(Dataset extract begins)

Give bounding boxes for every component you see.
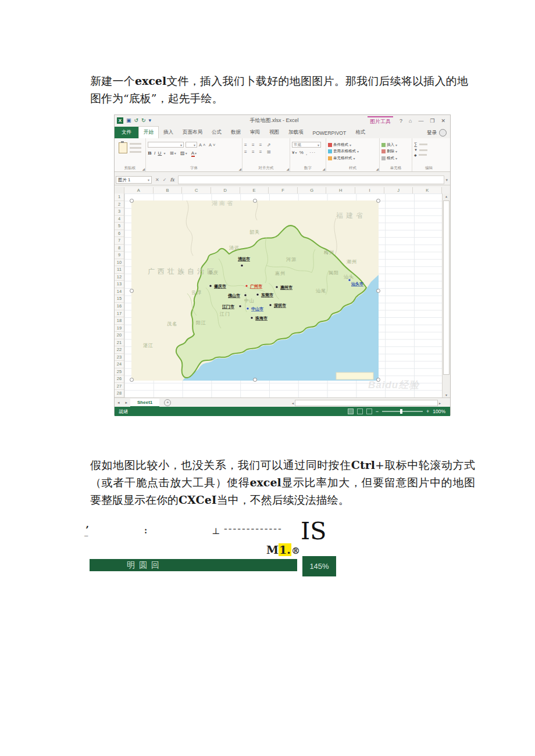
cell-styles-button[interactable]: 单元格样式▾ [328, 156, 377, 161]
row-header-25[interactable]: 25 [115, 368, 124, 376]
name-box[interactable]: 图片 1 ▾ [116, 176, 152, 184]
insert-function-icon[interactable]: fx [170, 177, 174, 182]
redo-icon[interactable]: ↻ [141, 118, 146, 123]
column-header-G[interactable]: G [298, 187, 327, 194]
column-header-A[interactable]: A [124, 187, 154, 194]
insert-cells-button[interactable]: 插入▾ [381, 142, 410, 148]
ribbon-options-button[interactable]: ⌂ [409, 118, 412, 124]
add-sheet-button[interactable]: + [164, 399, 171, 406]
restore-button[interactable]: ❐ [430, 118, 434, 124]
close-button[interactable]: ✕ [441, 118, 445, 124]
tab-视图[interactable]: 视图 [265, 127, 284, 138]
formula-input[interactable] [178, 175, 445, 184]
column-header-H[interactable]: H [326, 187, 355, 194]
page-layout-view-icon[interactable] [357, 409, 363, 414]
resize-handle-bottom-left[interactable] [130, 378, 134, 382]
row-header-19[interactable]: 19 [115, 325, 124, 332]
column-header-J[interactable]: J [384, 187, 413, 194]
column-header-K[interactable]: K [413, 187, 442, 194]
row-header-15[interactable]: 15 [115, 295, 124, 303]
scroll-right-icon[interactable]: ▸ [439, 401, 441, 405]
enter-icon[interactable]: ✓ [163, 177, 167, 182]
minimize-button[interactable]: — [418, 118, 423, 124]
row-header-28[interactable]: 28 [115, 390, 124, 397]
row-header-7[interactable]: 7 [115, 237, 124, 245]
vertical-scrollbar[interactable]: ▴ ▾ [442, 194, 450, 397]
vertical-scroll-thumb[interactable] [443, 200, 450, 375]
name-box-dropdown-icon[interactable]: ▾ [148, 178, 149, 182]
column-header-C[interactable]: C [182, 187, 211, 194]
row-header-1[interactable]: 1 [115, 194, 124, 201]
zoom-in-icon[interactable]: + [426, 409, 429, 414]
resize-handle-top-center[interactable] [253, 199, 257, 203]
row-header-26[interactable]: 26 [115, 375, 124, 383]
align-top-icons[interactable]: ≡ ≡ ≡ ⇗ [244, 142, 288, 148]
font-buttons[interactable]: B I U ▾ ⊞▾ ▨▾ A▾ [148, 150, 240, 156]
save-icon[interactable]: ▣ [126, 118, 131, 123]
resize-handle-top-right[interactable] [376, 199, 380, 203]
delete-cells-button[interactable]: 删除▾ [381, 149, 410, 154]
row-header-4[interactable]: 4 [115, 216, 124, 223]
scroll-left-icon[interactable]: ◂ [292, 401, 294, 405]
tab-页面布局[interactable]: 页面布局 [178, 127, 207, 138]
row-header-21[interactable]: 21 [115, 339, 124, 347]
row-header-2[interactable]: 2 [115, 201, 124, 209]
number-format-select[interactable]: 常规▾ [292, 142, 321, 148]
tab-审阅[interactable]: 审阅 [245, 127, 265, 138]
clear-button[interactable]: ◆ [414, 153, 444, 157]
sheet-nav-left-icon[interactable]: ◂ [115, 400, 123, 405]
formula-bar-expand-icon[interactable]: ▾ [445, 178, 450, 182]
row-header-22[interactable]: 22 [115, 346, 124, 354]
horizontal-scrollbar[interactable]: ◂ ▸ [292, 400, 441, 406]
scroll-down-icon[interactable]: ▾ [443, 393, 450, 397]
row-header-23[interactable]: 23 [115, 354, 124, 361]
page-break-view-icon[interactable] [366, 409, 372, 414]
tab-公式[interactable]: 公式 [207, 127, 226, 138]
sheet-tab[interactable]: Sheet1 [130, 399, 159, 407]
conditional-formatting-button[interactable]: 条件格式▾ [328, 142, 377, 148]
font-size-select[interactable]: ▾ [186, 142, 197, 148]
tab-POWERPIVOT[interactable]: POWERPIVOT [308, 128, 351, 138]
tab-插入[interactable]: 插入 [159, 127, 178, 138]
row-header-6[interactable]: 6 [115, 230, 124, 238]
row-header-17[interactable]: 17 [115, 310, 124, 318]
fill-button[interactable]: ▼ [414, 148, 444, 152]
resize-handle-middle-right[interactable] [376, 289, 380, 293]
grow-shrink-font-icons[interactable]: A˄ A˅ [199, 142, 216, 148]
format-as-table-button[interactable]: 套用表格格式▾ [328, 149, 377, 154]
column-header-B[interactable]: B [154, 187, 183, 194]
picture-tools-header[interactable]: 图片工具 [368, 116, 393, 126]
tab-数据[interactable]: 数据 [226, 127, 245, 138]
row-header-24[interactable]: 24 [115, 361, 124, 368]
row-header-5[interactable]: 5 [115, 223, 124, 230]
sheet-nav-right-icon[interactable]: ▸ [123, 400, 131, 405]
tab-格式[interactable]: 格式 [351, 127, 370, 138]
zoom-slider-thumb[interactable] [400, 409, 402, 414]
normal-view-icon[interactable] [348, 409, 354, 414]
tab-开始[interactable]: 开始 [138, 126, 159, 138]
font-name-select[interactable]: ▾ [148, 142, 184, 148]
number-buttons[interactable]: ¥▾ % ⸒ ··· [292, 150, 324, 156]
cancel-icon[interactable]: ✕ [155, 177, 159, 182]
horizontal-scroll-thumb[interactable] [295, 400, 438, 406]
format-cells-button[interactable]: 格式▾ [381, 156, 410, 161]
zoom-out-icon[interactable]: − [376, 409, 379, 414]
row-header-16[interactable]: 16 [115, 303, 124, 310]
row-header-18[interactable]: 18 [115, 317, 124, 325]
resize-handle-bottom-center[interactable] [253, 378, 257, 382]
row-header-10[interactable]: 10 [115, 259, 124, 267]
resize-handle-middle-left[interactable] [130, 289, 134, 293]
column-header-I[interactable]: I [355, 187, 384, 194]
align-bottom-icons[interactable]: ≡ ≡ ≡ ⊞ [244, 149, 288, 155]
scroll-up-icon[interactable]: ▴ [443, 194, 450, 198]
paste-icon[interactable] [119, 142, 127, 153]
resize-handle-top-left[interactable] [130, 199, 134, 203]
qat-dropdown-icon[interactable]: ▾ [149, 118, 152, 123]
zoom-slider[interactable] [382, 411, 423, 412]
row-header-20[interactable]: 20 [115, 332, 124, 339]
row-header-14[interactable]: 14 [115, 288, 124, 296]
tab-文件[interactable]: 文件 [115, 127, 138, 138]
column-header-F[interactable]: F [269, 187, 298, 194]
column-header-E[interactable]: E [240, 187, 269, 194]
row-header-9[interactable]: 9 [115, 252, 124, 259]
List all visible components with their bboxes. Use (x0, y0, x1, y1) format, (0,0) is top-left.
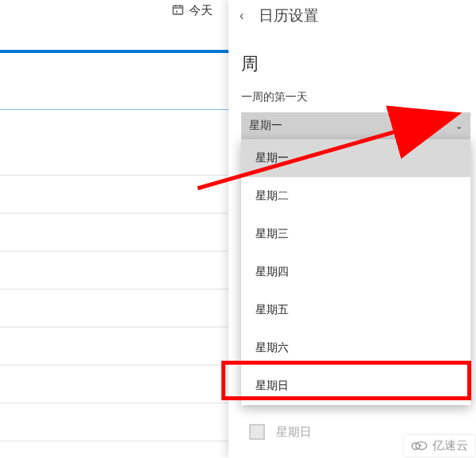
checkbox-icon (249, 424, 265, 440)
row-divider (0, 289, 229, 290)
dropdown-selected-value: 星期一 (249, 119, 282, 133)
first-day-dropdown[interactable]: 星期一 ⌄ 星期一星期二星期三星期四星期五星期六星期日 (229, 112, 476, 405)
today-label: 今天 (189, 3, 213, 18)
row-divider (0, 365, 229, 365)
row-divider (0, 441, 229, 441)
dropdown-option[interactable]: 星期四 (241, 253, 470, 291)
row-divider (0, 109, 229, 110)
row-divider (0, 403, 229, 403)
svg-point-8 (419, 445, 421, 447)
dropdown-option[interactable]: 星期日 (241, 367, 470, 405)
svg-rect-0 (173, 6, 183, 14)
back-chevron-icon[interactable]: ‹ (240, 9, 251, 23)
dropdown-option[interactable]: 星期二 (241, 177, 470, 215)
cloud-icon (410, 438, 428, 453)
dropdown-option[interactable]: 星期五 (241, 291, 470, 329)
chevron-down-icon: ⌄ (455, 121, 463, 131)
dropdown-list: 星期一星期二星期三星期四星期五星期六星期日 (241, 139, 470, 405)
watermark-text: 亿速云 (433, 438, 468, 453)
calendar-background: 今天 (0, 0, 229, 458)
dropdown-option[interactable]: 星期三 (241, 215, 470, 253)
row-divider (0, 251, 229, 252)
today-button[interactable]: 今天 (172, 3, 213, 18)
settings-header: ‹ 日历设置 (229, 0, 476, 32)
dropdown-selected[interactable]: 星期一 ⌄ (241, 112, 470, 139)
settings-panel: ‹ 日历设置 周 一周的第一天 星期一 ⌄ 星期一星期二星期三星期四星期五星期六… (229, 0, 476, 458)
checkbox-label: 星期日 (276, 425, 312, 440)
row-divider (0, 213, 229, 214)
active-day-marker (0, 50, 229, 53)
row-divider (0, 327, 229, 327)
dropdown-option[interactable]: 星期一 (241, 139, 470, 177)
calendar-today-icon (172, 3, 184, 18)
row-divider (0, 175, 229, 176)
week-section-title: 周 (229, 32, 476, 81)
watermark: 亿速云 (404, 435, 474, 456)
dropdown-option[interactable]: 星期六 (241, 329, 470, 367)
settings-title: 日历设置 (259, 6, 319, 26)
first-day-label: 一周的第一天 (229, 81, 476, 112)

(Dataset extract ends)
(Dataset extract begins)

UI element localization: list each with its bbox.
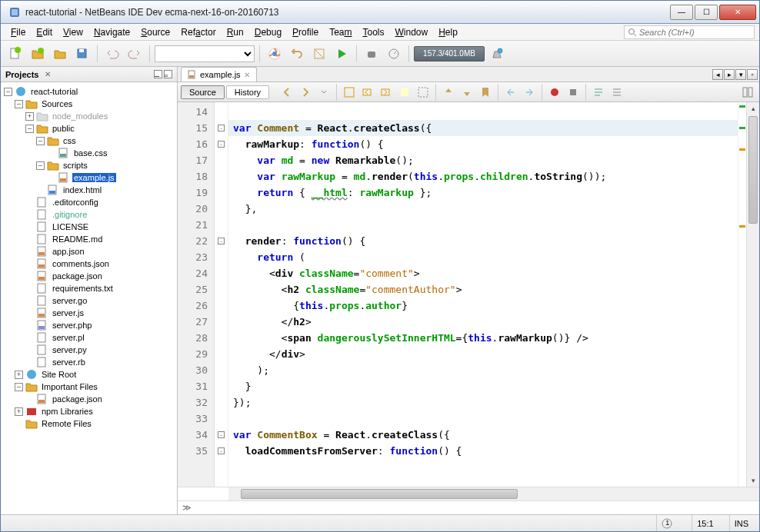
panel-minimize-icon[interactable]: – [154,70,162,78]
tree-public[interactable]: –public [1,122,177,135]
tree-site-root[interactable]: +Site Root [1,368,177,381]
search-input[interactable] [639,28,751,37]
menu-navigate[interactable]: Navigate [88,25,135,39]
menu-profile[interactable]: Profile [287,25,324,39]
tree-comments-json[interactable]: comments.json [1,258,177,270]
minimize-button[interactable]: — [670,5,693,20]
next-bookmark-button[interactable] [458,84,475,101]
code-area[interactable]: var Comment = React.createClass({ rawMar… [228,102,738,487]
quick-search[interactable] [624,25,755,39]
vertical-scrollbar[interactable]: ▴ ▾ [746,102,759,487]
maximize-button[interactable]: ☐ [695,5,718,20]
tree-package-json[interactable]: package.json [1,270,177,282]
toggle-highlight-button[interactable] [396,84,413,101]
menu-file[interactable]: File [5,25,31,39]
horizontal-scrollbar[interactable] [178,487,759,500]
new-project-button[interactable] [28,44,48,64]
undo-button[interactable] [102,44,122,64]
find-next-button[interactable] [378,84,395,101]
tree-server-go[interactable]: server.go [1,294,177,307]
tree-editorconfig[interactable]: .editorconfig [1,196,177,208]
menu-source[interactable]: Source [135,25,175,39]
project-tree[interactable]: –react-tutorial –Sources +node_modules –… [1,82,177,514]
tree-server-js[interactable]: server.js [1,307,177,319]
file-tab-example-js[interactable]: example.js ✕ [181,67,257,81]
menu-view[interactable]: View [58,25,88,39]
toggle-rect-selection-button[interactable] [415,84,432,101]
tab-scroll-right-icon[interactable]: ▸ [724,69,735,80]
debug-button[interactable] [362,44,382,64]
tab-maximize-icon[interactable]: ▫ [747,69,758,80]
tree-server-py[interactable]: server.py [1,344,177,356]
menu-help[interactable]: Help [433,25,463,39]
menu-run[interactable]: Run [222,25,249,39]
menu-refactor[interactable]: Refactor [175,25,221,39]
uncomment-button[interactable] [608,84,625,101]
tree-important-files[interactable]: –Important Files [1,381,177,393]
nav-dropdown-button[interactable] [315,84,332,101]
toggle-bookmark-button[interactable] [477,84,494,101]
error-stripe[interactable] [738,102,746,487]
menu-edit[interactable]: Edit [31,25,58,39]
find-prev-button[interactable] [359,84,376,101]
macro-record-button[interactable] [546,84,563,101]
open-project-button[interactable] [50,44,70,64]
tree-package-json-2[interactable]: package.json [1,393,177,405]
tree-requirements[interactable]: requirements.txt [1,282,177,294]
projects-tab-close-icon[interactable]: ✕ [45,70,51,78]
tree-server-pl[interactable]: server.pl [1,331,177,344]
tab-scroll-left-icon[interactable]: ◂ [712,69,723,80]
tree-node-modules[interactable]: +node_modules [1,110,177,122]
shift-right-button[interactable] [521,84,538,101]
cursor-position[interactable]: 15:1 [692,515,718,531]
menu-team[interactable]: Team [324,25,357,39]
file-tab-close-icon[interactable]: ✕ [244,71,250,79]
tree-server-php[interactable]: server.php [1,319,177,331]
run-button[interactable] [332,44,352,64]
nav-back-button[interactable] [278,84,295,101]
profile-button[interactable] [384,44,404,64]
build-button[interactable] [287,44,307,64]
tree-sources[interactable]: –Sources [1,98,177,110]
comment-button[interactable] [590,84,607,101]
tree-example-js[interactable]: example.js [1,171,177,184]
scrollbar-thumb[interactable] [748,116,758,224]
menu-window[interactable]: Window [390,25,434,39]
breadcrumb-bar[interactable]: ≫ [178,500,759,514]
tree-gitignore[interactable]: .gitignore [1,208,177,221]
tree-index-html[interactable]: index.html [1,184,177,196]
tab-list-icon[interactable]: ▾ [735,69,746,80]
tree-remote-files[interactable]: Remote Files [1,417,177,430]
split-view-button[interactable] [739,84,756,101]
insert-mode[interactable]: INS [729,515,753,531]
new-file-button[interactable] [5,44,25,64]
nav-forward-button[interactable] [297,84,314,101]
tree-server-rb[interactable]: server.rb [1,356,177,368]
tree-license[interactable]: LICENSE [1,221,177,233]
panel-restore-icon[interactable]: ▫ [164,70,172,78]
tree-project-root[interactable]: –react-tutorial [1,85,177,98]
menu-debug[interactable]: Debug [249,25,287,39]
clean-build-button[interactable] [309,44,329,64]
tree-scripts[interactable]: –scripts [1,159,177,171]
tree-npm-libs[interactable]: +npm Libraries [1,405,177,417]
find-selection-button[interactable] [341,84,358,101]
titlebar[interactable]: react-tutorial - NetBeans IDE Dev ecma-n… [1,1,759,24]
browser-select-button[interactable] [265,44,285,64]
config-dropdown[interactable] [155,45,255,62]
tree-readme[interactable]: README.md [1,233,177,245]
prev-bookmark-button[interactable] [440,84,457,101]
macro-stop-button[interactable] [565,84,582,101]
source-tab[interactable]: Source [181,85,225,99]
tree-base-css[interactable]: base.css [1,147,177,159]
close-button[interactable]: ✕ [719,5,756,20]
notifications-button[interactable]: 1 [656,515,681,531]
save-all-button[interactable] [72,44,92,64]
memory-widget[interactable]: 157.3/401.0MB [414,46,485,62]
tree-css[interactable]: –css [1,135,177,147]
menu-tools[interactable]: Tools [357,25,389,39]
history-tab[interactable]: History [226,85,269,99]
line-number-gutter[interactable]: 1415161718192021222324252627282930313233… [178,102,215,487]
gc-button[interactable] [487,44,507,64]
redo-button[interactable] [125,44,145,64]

(Dataset extract ends)

▶ [Required action] Wherever the word "formula" turns up in the records, copy out the line it is on.

▶ [Written response]
formula-input[interactable] [178, 175, 445, 184]
formula-bar-expand-icon[interactable]: ▾ [445, 178, 450, 182]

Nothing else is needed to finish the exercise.